De son côté, l'écologiste Vincent Defaud peut compter sur le soutien d'Huguette Bello et de l'union des forces progressistes de La Réunion.

Petite-Île :

À la tête de la commune depuis 2014, Serge Hoareau compte bien rempiler pour un nouveau mandat. Fort d'un bilan de près de 12 ans, il est le favori à sa propre succession.

Face à lui, la vice-présidente de Région Lorraine Nativel compte créer la surprise sous la bannière du PLR. En plus du soutien d'Huguette Bello, elle compte aussi sur celui du Progrès de Patrick Lebreton et d’Élie Hoarau du PCR.

À l'autre bout du spectre politique, Harold Fontaine compte profiter de la vague RN au plan national pour s'installer dans le fauteuil de maire.

L'Entre-Deux :

Encore une commune où il sera difficile de déloger le résident de la mairie. Bachil Valy va tenter de poursuivre l'aventure à la tête de la municipalité qu'il dirige depuis 2001.

Pour tenter de mettre fin à ce règne sans partage depuis 25 ans, seule la conseillère départementale Camille Clain s'est officiellement déclarée pour le moment. Cette proche de Juliana M’Doihoma mène la liste « la Voix des possibles », qui se veut être une liste sans étiquette, issue du terrain.

Saint-Philippe :

Fortement installé à la tête de la commune depuis 2009, Olivier Rivière n'a pas l'intention de passer la main. Face à lui, Annielle Payet bénéficie du soutien d'Huguette Bello et de Patrick Lebreton pour faire basculer la commune à gauche. De son côté, Joël Damour veut s'appuyer sur ses 26 ans en tant que conseiller municipal pour convaincre les électeurs.

Les Avirons :

A l'issue de son premier mandat, Éric Ferrère s'est officiellement déclaré en janvier. Objectif, tenter de conserver son fauteuil, fort de son bilan.

Comme de nombreux autres maires, il va devoir faire face à d'anciens soutiens qui ont quitté sa majorité. C'est le cas de Nadia Roche Lesquelin, qui a quitté la majorité pour monter un groupe d'opposition avec d'autres élus. Elle a officiellement lancé sa candidature et les hostilités.

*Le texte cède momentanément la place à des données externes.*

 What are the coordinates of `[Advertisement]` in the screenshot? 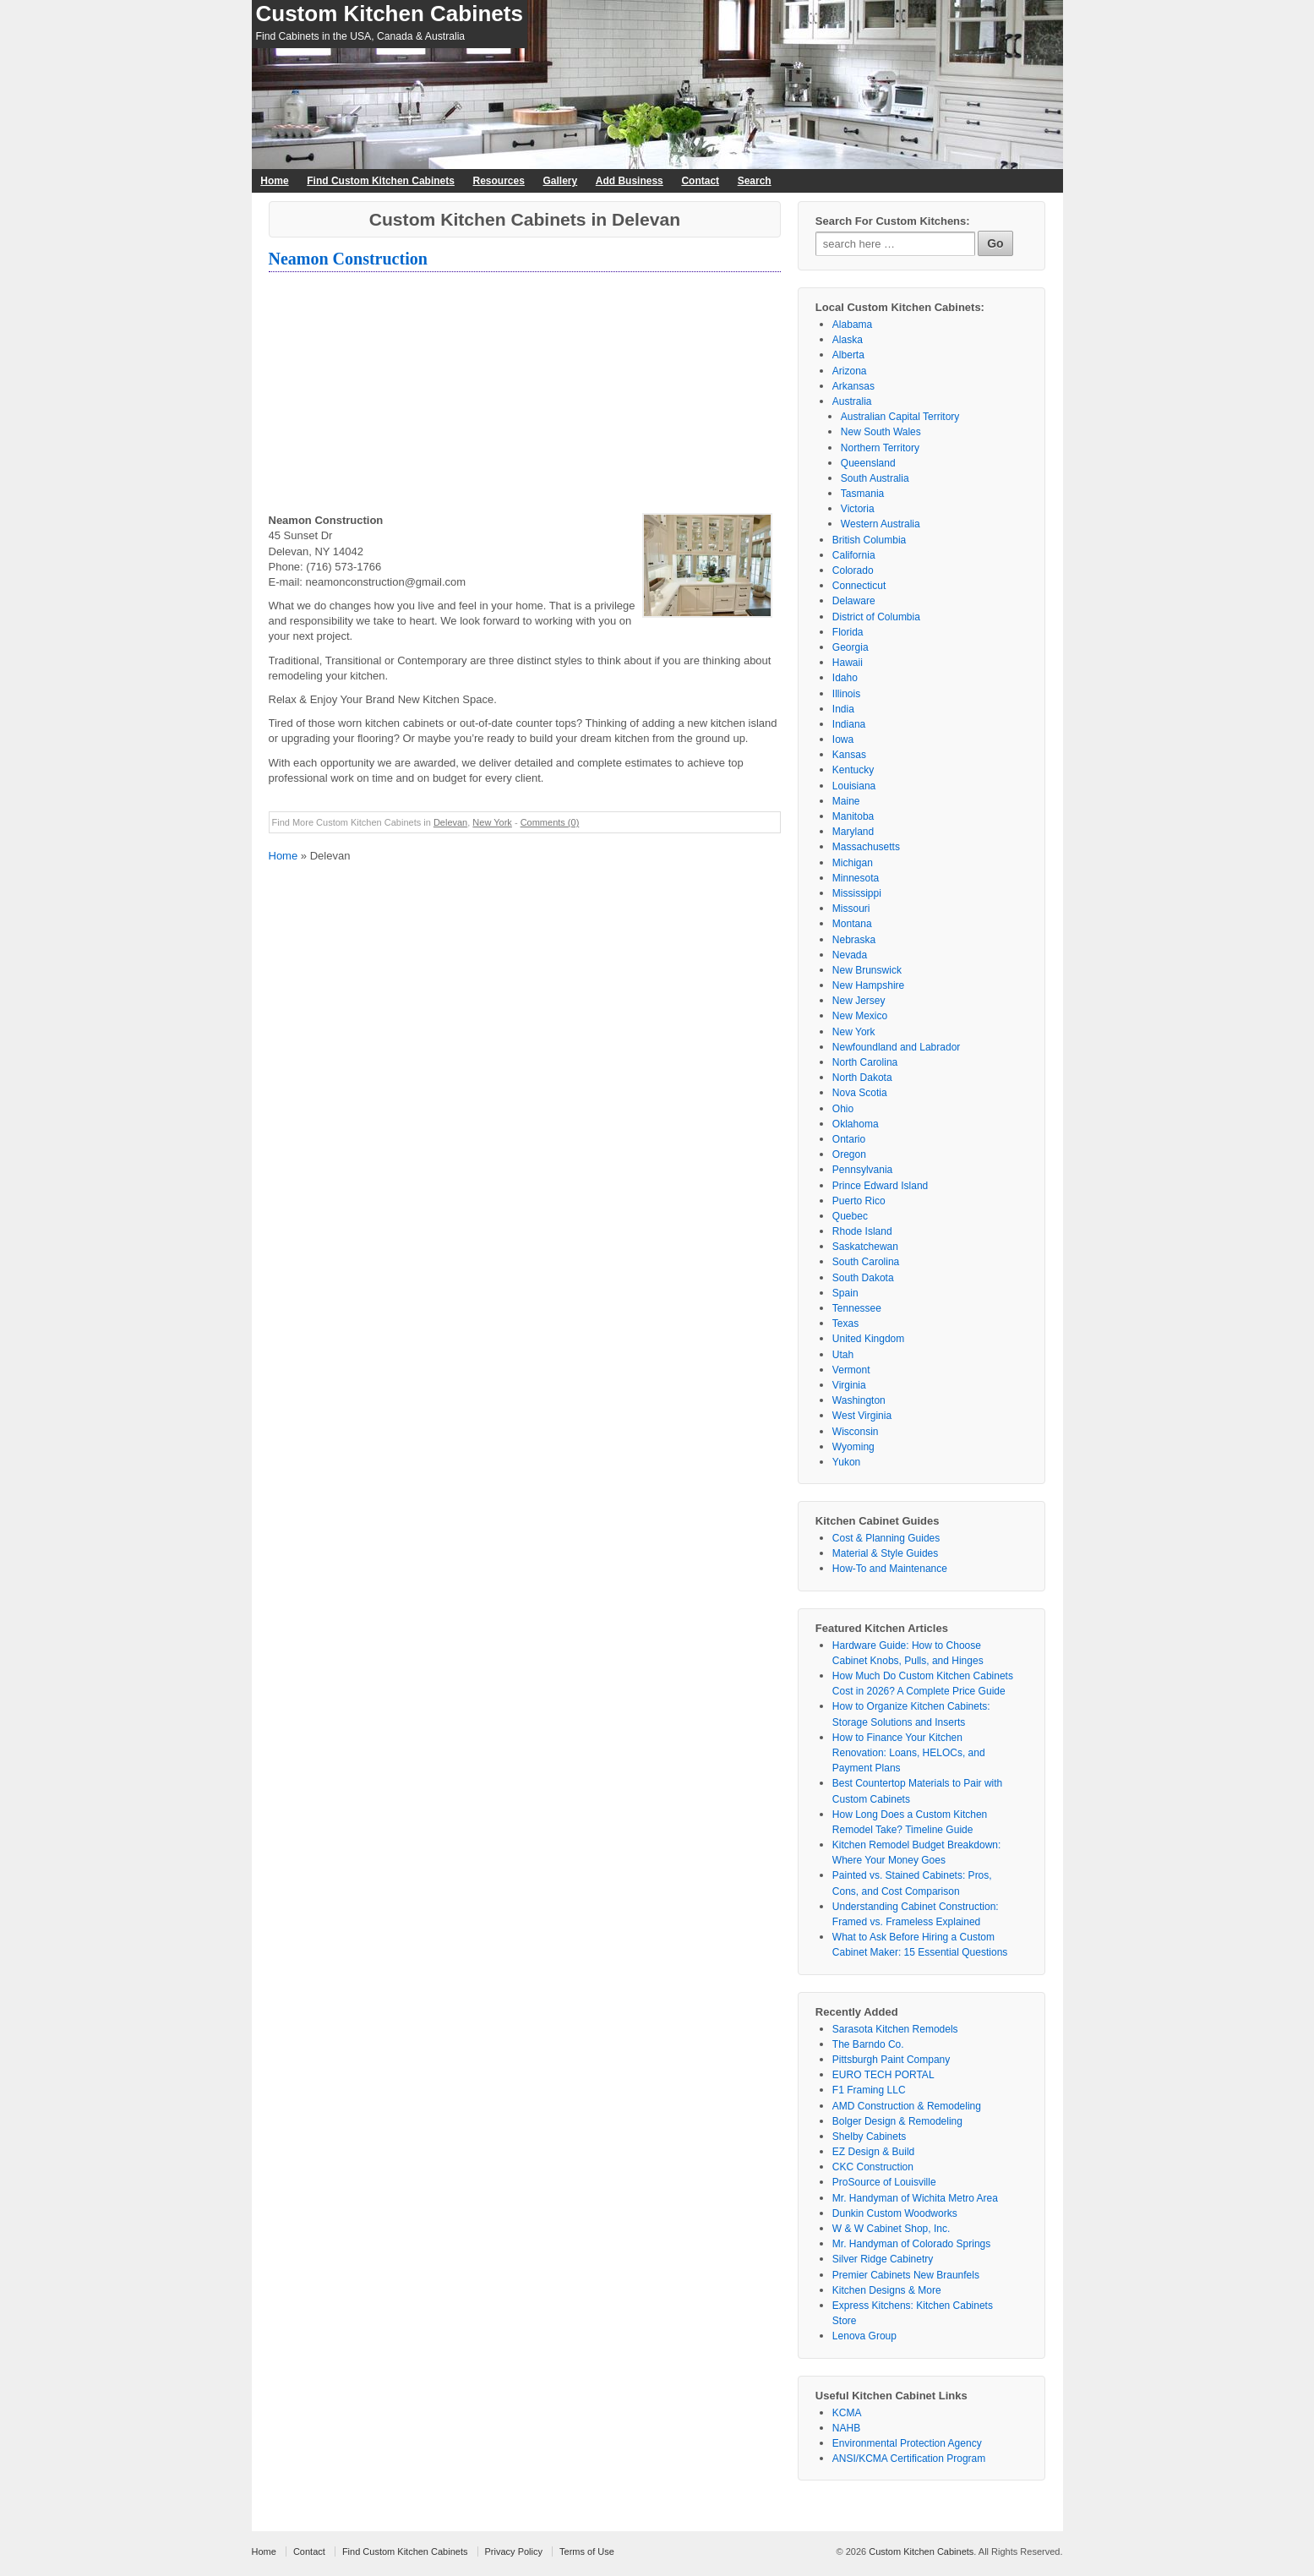 It's located at (525, 394).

À gauche, Marie-Claude Zettor se présente sous la bannière PLR d'Huguette Bello. Dominique Vendôme, partage le même côté de l'échiquier politique mais se trouve à la tête d'une liste citoyenne. En 2020, il s'était déjà lancé dans la bataille.

Cilaos :

Dans le cirque, Jacques Técher tente également d'obtenir un second mandat. Face à lui, l'ancien conseiller municipal Gaël Firmant est très critique sur la politique menée par la majorité sortante. Le maire en place, qui a rompu avec la majorité régionale, voit donc Huguette Bello présenter face à lui Laïla Nassibou. Cette dernière compte s'appuyer sur l'annulation de la procédure de biens sans maîtres engagée par la municipalité pour convaincre les habitants.